Angkatan Udara mengirimkan pesawat untuk upaya bantuan Darfur
WASHINGTON – Angkatan Udara telah mengirimkan tiga pesawat kargo ke Afrika tengah untuk menyediakan transportasi dan bantuan lainnya bagi pasukan penjaga perdamaian Afrika Darfur (Mencari), wilayah kekerasan di barat Sudan (Mencari) di mana 70.000 orang tewas dalam peperangan selama 20 bulan.
Tiga pesawat C-130 dari 86th Airlift Wing berangkat ke Afrika dari Pangkalan Udara Ramstein di Jerman pada hari Jumat, kata seorang pejabat pertahanan, yang berbicara tanpa mau disebutkan namanya, di Washington.
Mereka akan beroperasi di Kigali, Rwanda, menerbangkan pasukan Afrika dan perbekalan ke wilayah Darfur.

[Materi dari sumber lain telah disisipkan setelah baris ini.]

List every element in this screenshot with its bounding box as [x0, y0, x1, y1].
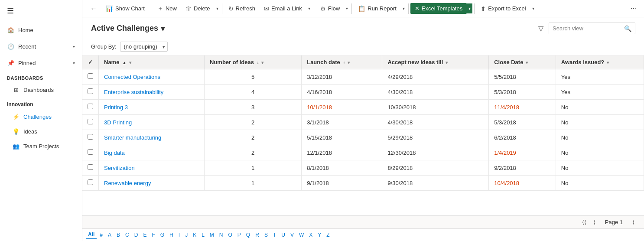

Pejabat tersebut tidak dapat menghitung berapa banyak personel AS yang akan terlibat. C-130 adalah pesawat kargo tangguh yang digerakkan oleh baling-baling yang dapat beroperasi dengan minimal empat atau lima awak, namun sering kali membawa lebih banyak. Sejumlah mekanik dan personel lainnya ikut menemani.

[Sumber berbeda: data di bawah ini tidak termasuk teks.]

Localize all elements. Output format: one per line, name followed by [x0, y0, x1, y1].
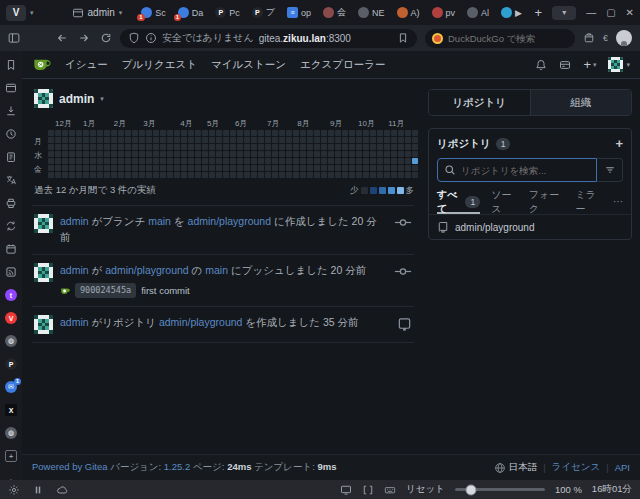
- heatmap-cell[interactable]: [223, 130, 229, 136]
- heatmap-cell[interactable]: [398, 158, 404, 164]
- heatmap-cell[interactable]: [335, 172, 341, 178]
- heatmap-cell[interactable]: [69, 151, 75, 157]
- address-bar[interactable]: 安全ではありません gitea.zikuu.lan:8300: [120, 29, 417, 48]
- heatmap-cell[interactable]: [188, 165, 194, 171]
- heatmap-cell[interactable]: [230, 172, 236, 178]
- heatmap-cell[interactable]: [314, 137, 320, 143]
- history-panel-icon[interactable]: [5, 128, 17, 140]
- extensions-icon[interactable]: [583, 32, 595, 44]
- heatmap-cell[interactable]: [153, 130, 159, 136]
- reload-button[interactable]: [100, 32, 112, 44]
- heatmap-cell[interactable]: [69, 158, 75, 164]
- heatmap-cell[interactable]: [55, 144, 61, 150]
- download-panel-icon[interactable]: [5, 105, 17, 117]
- heatmap-cell[interactable]: [286, 137, 292, 143]
- heatmap-cell[interactable]: [167, 158, 173, 164]
- footer-link[interactable]: Powered by Gitea: [32, 461, 108, 472]
- heatmap-cell[interactable]: [181, 144, 187, 150]
- heatmap-cell[interactable]: [174, 130, 180, 136]
- heatmap-cell[interactable]: [160, 172, 166, 178]
- heatmap-cell[interactable]: [342, 151, 348, 157]
- heatmap-cell[interactable]: [412, 144, 418, 150]
- heatmap-cell[interactable]: [167, 144, 173, 150]
- heatmap-cell[interactable]: [272, 158, 278, 164]
- heatmap-cell[interactable]: [251, 158, 257, 164]
- heatmap-cell[interactable]: [349, 137, 355, 143]
- heatmap-cell[interactable]: [174, 144, 180, 150]
- heatmap-cell[interactable]: [195, 158, 201, 164]
- heatmap-cell[interactable]: [55, 151, 61, 157]
- browser-tab[interactable]: ▶: [496, 5, 527, 20]
- heatmap-cell[interactable]: [160, 137, 166, 143]
- heatmap-cell[interactable]: [237, 165, 243, 171]
- heatmap-cell[interactable]: [118, 172, 124, 178]
- reader-icon[interactable]: €: [603, 33, 608, 43]
- heatmap-cell[interactable]: [223, 165, 229, 171]
- heatmap-cell[interactable]: [174, 165, 180, 171]
- heatmap-cell[interactable]: [342, 130, 348, 136]
- heatmap-cell[interactable]: [251, 172, 257, 178]
- heatmap-cell[interactable]: [139, 172, 145, 178]
- heatmap-cell[interactable]: [335, 130, 341, 136]
- heatmap-cell[interactable]: [216, 158, 222, 164]
- heatmap-cell[interactable]: [300, 165, 306, 171]
- heatmap-cell[interactable]: [55, 137, 61, 143]
- heatmap-cell[interactable]: [384, 144, 390, 150]
- heatmap-cell[interactable]: [62, 144, 68, 150]
- heatmap-cell[interactable]: [195, 172, 201, 178]
- heatmap-cell[interactable]: [370, 137, 376, 143]
- heatmap-cell[interactable]: [223, 151, 229, 157]
- proton-panel-icon[interactable]: P: [5, 358, 17, 370]
- heatmap-cell[interactable]: [293, 137, 299, 143]
- maximize-button[interactable]: ▢: [606, 7, 615, 18]
- heatmap-cell[interactable]: [370, 172, 376, 178]
- heatmap-cell[interactable]: [293, 144, 299, 150]
- heatmap-cell[interactable]: [104, 130, 110, 136]
- heatmap-cell[interactable]: [62, 137, 68, 143]
- heatmap-cell[interactable]: [398, 130, 404, 136]
- heatmap-cell[interactable]: [139, 137, 145, 143]
- heatmap-cell[interactable]: [216, 151, 222, 157]
- heatmap-cell[interactable]: [132, 172, 138, 178]
- heatmap-cell[interactable]: [286, 165, 292, 171]
- heatmap-cell[interactable]: [307, 172, 313, 178]
- feed-avatar[interactable]: [34, 315, 53, 334]
- heatmap-cell[interactable]: [251, 151, 257, 157]
- heatmap-cell[interactable]: [272, 144, 278, 150]
- heatmap-cell[interactable]: [321, 165, 327, 171]
- heatmap-cell[interactable]: [76, 172, 82, 178]
- heatmap-cell[interactable]: [195, 165, 201, 171]
- heatmap-cell[interactable]: [69, 165, 75, 171]
- heatmap-cell[interactable]: [153, 144, 159, 150]
- heatmap-cell[interactable]: [237, 137, 243, 143]
- heatmap-cell[interactable]: [195, 144, 201, 150]
- heatmap-cell[interactable]: [356, 165, 362, 171]
- heatmap-cell[interactable]: [174, 151, 180, 157]
- heatmap-cell[interactable]: [104, 144, 110, 150]
- heatmap-cell[interactable]: [335, 151, 341, 157]
- heatmap-cell[interactable]: [153, 172, 159, 178]
- heatmap-cell[interactable]: [356, 158, 362, 164]
- heatmap-cell[interactable]: [412, 151, 418, 157]
- browser-profile-avatar[interactable]: [616, 30, 632, 46]
- heatmap-cell[interactable]: [160, 144, 166, 150]
- heatmap-cell[interactable]: [391, 151, 397, 157]
- window-panel-icon[interactable]: [5, 82, 17, 94]
- heatmap-cell[interactable]: [181, 151, 187, 157]
- heatmap-cell[interactable]: [363, 165, 369, 171]
- heatmap-cell[interactable]: [391, 172, 397, 178]
- repo-filter-button[interactable]: [597, 158, 623, 182]
- heatmap-cell[interactable]: [293, 151, 299, 157]
- heatmap-cell[interactable]: [209, 130, 215, 136]
- heatmap-cell[interactable]: [272, 130, 278, 136]
- browser-tab[interactable]: pv: [427, 5, 461, 20]
- heatmap-cell[interactable]: [349, 130, 355, 136]
- heatmap-cell[interactable]: [83, 165, 89, 171]
- x-panel-icon[interactable]: X: [5, 404, 17, 416]
- heatmap-cell[interactable]: [48, 172, 54, 178]
- heatmap-cell[interactable]: [363, 130, 369, 136]
- heatmap-cell[interactable]: [230, 151, 236, 157]
- heatmap-cell[interactable]: [321, 158, 327, 164]
- heatmap-cell[interactable]: [244, 172, 250, 178]
- heatmap-cell[interactable]: [244, 144, 250, 150]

Ini adalah pengerahan militer AS yang pertama untuk membantu krisis Darfur.
Tanpa memberikan rincian lebih lanjut, Gedung Putih mengeluarkan sebuah pernyataan pada Jumat malam yang mengatakan bahwa Presiden Bush telah mengizinkan $2,5 juta dalam bentuk komoditas dan jasa Departemen Pertahanan untuk digunakan “untuk mendukung transportasi pasukan Uni Afrika ke Darfur, Sudan.” Pada hari yang sama, para pejabat di Brussels, Belgia, mengatakan Uni Eropa akan menyediakan hingga $125 juta untuk mendukung pasukan penjaga perdamaian Afrika di Darfur, ketika PBB memperingatkan bahwa konvoi bantuan penting berada dalam bahaya. Sekitar 1,2 juta orang di Darfur bergantung pada makanan dari Program Pangan Dunia (Mencari), sebuah badan PBB.
Dewan Perdamaian dan Keamanan Uni Afrika pada hari Rabu sepakat untuk meningkatkan pasukan penjaga perdamaian di Darfur dari 390 menjadi 3.320 tentara dan polisi sipil. Operasi satu tahun ini akan menelan biaya $220 juta, yang sebagian besar dibiayai oleh UE dan Amerika Serikat, menurut ketua dewan Said Djinnit.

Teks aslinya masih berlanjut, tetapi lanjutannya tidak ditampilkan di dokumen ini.